Pour faire court, et parce que, quoiqu’on en pense, la communication publique n’est jamais très éloignée de la communication politique, des conséquences de cette campagne hors normes (déroulement et résultats, je ne vous fais pas un dessin) sont prévisibles dans notre secteur professionnel. Enfin, elles sont surtout annoncées. Au moins espérées.

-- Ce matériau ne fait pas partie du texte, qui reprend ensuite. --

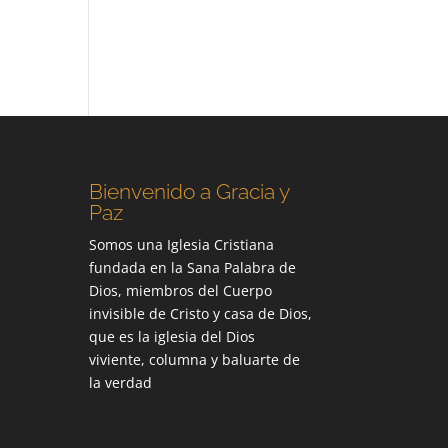
Bienvenido a Gracia y
Paz
Somos una Iglesia Cristiana
fundada en la Sana Palabra de
Dios, miembros del Cuerpo
invisible de Cristo y casa de Dios,
que es la iglesia del Dios
viviente, columna y baluarte de
la verdad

J’en veux pour preuve cette interview de Pierre Zémor (faut-il encore le présenter ?), donnée à Damien Arnaud pour le blog du Cercle des Communicants Francophones. Il y déclare : « La communication politique est déjà au fond du gouffre. Elle peut difficilement aller plus bas dans les registres du spectaculaire ou des batailles pour la conquête du pouvoir. Cette absence de recul menace à son tour la communication publique. […] La com’, forte de son simplisme, se replie effectivement sur elle-même. Elle se rabougrit, incapable d’exprimer la complexité et la subtilité des comportements, des attentes et des mouvements sociétaux. Cette absence de prise en considération des gens, des citoyens, la pousse à une arrogance. Elle impose des agendas aux politiques et dicte des stratégies aux élus et responsables publics. […] Les responsables politiques doivent se ressaisir… et pas forcément se laisser passer aux moulinettes médiatiques. La démocratie a besoin d’une autre communication politique où les élus et plus généralement les acteurs assument leur rôle authentiquement. ».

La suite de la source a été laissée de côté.